| EXERCISE PROMPT |
From the records below, set down exactly the lines starting with the line that contains "links to this" and going on through the line that contains "that the world-weary". Nothing else is wanted.

**** INFORMATION

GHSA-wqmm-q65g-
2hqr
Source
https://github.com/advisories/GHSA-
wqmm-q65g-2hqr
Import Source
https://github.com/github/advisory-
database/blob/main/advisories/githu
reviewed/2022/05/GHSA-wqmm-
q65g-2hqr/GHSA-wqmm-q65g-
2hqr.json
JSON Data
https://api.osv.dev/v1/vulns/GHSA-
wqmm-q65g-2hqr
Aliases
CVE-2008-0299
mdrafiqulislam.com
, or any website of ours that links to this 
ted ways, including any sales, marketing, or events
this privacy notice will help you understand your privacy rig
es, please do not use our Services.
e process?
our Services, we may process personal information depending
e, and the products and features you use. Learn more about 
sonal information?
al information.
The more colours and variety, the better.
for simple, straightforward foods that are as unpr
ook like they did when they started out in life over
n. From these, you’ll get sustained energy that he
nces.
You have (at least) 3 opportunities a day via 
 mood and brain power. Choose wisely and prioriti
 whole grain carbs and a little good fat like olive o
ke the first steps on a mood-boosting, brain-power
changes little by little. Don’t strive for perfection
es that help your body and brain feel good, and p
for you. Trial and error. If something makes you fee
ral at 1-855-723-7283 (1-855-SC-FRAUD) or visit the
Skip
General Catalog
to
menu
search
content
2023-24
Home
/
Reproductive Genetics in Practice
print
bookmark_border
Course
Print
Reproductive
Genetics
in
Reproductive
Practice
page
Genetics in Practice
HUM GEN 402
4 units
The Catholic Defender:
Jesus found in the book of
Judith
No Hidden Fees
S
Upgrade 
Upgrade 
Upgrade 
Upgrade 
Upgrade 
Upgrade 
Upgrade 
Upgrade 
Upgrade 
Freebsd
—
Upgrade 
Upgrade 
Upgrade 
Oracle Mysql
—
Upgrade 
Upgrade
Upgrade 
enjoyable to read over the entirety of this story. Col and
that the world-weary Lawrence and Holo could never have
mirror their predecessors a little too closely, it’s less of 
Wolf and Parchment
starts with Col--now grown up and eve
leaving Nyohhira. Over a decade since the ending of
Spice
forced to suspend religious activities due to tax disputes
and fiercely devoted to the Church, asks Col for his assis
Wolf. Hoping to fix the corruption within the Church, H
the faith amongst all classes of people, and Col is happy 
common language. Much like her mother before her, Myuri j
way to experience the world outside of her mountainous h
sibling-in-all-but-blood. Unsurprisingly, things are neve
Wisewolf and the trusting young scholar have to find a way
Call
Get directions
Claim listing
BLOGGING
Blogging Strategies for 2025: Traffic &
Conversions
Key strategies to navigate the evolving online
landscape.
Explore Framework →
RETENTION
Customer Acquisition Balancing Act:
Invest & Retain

********

| TASK OUTPUT |
, or any website of ours that links to this 
ted ways, including any sales, marketing, or events
this privacy notice will help you understand your privacy rig
es, please do not use our Services.
e process?
our Services, we may process personal information depending
e, and the products and features you use. Learn more about 
sonal information?
al information.
The more colours and variety, the better.
for simple, straightforward foods that are as unpr
ook like they did when they started out in life over
n. From these, you’ll get sustained energy that he
nces.
You have (at least) 3 opportunities a day via 
 mood and brain power. Choose wisely and prioriti
 whole grain carbs and a little good fat like olive o
ke the first steps on a mood-boosting, brain-power
changes little by little. Don’t strive for perfection
es that help your body and brain feel good, and p
for you. Trial and error. If something makes you fee
ral at 1-855-723-7283 (1-855-SC-FRAUD) or visit the
Skip
General Catalog
to
menu
search
content
2023-24
Home
/
Reproductive Genetics in Practice
print
bookmark_border
Course
Print
Reproductive
Genetics
in
Reproductive
Practice
page
Genetics in Practice
HUM GEN 402
4 units
The Catholic Defender:
Jesus found in the book of
Judith
No Hidden Fees
S
Upgrade 
Upgrade 
Upgrade 
Upgrade 
Upgrade 
Upgrade 
Upgrade 
Upgrade 
Upgrade 
Freebsd
—
Upgrade 
Upgrade 
Upgrade 
Oracle Mysql
—
Upgrade 
Upgrade
Upgrade 
enjoyable to read over the entirety of this story. Col and
that the world-weary Lawrence and Holo could never have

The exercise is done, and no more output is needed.